Dopo alcune critiche, la giunta regionale ha deciso di cambiare strategia creando delle unità di giovani medici volontari che si occupano dei tamponi: a Napoli sono state predisposte 5 unità mobili per un territorio che ha quasi un milione di abitanti. «Per ogni test tra vestizione e sanificazione ci vogliono più o meno 3 ore», spiega il dottor De Falco. Il governatore, diventato oramai un star del web, ha promesso via Facebook di eseguire 2mila tamponi al giorno.

L’ex sindaco di Salerno, in vista delle elezioni, vuole dimostrare ai suoi avversari e al suo partito di avere le carte in regola per poter guidare la regione altri cinque anni (anche senza l’appoggio dei Cinque Stelle). «All’inizio abbiamo avuto delle difficoltà, ma ora stiamo reagendo. I test rapidi per il personale a rischio sono il nostro obiettivo», promette il consigliere Pd Nicola Marrazzo. Bisognerà vedere se le forze messe in campo saranno state sufficienti. Per adesso la Campania, in rapporto alla popolazione e al numero di casi, rimane la regione che ha svolto meno tamponi.
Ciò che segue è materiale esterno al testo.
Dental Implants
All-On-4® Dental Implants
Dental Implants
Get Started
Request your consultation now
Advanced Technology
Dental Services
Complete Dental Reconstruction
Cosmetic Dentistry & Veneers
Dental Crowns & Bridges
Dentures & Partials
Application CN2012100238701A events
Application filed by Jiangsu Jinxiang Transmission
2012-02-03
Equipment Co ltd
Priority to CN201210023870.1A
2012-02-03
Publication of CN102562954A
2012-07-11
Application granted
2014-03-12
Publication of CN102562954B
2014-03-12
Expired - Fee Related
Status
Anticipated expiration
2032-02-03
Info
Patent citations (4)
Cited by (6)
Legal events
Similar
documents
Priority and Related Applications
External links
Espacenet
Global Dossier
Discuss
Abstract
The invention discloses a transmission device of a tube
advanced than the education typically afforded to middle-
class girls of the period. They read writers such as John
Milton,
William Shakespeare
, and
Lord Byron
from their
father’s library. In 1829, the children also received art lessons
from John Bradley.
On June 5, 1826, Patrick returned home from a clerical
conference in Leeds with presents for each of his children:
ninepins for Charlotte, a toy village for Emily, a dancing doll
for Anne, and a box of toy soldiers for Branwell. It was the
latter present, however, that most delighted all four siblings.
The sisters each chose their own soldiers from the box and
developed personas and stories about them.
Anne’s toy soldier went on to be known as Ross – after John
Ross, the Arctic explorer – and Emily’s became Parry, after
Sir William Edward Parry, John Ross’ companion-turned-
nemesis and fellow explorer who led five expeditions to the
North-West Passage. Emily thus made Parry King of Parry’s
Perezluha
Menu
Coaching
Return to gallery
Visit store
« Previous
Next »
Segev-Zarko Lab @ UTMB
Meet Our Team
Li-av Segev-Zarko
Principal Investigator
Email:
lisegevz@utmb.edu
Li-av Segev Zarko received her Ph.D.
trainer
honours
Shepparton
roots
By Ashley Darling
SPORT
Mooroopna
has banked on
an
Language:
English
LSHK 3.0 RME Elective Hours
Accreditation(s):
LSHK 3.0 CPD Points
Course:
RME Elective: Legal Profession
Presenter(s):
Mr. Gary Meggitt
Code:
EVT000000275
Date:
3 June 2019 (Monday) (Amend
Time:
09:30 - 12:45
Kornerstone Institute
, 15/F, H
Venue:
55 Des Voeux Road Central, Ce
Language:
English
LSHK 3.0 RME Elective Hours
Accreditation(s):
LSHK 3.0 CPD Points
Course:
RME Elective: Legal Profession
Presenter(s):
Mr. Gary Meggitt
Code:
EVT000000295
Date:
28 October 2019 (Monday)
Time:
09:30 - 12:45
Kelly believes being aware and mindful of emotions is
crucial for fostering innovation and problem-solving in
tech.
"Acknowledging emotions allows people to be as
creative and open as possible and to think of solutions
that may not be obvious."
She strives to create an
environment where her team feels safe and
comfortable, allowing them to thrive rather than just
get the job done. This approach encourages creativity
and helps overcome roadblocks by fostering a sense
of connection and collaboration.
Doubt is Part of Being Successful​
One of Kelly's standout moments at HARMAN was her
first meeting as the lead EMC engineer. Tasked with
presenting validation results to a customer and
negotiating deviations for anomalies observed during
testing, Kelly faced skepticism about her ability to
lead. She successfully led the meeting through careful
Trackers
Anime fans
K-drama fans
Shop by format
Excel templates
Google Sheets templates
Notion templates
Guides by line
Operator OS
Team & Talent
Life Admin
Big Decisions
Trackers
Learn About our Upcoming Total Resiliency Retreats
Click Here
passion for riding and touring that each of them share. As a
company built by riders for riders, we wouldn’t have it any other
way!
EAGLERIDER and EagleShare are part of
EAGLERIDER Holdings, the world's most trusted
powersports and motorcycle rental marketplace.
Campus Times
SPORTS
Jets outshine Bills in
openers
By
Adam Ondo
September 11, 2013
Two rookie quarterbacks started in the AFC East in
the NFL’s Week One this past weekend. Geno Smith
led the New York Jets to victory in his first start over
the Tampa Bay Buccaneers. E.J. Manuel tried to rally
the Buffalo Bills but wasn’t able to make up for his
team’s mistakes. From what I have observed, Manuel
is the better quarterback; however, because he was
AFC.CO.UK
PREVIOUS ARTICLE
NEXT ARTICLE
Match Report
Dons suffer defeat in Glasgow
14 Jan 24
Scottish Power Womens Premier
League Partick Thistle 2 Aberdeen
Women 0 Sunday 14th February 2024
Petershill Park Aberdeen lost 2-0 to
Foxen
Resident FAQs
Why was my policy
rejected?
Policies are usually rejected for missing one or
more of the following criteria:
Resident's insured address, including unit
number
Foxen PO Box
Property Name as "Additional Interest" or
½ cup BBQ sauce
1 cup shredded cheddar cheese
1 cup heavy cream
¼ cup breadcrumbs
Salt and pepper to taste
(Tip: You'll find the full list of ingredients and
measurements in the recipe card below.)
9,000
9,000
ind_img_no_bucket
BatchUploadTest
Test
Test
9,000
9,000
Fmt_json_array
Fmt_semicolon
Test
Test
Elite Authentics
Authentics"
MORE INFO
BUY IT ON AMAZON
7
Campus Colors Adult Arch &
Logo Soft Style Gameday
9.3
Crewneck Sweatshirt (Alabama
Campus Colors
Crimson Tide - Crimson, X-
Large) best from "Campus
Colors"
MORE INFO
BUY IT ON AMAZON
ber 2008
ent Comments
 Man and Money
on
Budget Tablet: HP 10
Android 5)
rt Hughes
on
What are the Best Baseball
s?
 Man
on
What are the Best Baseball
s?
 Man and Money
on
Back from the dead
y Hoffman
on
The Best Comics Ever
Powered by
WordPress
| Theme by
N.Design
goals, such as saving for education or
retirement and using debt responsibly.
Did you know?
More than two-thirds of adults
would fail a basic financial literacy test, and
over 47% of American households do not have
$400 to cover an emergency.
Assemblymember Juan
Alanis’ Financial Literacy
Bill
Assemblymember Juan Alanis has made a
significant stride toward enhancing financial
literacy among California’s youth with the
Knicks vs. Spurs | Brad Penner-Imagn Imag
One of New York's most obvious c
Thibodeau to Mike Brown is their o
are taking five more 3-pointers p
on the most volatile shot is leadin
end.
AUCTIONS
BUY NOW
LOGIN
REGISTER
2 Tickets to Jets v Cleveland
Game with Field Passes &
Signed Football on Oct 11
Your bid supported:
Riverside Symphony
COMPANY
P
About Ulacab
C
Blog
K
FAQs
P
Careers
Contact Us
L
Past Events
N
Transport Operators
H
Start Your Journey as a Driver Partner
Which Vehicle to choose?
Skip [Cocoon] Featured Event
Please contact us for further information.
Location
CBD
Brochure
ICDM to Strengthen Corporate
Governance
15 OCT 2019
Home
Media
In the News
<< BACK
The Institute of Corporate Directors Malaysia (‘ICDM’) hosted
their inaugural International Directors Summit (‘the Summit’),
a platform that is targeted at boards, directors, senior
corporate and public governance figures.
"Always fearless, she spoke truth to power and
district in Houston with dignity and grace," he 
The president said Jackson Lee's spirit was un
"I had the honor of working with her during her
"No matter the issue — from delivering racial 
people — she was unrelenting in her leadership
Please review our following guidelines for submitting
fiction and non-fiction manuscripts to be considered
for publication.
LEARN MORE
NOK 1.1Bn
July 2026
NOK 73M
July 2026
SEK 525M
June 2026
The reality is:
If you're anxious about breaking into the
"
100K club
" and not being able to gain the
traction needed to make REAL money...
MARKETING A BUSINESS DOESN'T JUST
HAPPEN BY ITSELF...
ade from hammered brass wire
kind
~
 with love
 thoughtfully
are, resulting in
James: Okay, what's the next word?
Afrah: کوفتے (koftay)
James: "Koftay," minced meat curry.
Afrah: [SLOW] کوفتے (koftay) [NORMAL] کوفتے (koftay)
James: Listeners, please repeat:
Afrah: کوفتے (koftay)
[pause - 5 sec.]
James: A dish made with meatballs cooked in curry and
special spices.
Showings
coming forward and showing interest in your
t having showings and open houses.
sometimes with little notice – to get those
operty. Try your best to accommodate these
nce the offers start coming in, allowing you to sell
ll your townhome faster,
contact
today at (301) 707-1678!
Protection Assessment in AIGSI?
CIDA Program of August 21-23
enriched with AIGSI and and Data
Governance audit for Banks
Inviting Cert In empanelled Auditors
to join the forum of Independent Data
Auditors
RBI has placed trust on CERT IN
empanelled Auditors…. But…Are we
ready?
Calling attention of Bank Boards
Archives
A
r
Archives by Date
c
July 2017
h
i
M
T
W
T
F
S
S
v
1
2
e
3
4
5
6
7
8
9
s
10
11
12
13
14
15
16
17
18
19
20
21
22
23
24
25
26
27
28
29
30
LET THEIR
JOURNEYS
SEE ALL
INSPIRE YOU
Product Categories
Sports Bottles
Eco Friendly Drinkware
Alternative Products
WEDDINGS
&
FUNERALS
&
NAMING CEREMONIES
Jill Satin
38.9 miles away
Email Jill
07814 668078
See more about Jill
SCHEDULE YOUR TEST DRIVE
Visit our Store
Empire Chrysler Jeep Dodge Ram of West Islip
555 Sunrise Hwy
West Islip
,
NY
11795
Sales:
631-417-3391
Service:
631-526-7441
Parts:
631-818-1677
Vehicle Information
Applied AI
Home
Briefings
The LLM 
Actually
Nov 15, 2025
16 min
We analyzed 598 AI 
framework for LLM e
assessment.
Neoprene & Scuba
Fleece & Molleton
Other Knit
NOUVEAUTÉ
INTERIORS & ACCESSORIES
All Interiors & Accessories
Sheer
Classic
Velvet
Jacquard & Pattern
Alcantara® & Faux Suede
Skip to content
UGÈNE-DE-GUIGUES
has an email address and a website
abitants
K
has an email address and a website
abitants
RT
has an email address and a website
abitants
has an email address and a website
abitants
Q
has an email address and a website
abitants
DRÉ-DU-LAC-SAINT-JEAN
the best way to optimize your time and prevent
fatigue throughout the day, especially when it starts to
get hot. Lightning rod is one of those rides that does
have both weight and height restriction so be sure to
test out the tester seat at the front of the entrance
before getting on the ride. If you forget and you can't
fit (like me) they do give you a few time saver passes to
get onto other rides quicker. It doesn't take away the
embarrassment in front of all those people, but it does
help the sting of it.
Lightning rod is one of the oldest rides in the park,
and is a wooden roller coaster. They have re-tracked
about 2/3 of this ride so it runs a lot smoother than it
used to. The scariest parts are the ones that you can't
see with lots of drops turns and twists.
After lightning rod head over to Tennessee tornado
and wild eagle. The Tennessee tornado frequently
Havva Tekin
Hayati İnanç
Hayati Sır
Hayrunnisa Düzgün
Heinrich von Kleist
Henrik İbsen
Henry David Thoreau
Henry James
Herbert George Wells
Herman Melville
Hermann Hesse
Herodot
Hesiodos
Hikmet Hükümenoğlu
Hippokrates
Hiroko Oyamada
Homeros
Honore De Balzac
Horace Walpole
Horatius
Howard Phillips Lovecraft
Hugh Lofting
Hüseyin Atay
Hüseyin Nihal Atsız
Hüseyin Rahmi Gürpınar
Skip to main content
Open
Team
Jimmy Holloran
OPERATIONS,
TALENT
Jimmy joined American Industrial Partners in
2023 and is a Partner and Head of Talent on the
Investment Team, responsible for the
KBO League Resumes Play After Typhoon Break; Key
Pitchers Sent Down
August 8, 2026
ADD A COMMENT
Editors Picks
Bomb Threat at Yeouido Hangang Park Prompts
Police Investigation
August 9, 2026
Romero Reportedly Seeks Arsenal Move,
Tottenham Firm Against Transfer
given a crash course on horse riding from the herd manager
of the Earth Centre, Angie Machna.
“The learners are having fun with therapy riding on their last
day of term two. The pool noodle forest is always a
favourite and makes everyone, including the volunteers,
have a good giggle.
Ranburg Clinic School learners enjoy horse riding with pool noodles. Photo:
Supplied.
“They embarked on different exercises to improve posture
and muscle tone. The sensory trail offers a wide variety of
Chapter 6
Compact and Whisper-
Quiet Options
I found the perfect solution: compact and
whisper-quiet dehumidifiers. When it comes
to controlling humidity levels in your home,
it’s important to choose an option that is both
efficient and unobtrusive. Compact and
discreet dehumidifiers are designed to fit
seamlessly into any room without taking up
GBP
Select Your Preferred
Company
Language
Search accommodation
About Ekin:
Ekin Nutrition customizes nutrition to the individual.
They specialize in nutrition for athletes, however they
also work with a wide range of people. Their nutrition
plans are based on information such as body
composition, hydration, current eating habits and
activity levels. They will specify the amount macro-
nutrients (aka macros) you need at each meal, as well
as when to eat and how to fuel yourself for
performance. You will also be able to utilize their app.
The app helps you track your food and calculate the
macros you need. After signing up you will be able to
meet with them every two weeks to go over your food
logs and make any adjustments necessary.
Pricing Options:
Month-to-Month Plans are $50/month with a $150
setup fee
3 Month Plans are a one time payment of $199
«Quante persone hanno dovuto soffrire prima che il sistema venisse velocizzato?», si chiede Arianna. Quando Anna è arrivata all’ospedale, trasportata d’urgenza dall’ambulanza perché non riusciva più a respirare, era troppo tardi. Il tampone lo hanno fatto dopo, per certificare la causa della morte. Anna è diventata un numero, una delle vittime elencate alle 18 in punto dal capo della Protezione civile, Angelo Borrelli. In tanti, come lei, si sono sentiti abbandonati: inermi di fronte a un sistema in cui anche medici e operatori delle Asl non sanno come muoversi.

«Ci chiamano eroi e poi, appena è possibile, ci decurtano lo stipendio». Giovanni preferisce mantenere l’anonimato. Lavora come medico d’urgenza al 118: 12 ore al giorno, ogni giorno. «Le cooperative che gestiscono i servizi d’urgenza ci inquadrano come volontari per pagarci meno. Agli operatori sociosanitari e agli infermieri vengono dati 5 o 6 euro l’ora». È una schiavitù diffusa in tutta Italia che in Campania pesa su una sanità già compromessa. «Lavoriamo senza dispositivi di sicurezza. Ogni giorno mettiamo a repentaglio la nostra vita. Un mio collega non ce l’ha fatta». Un’altra vittima. Un altro nome da aggiungere alla lista.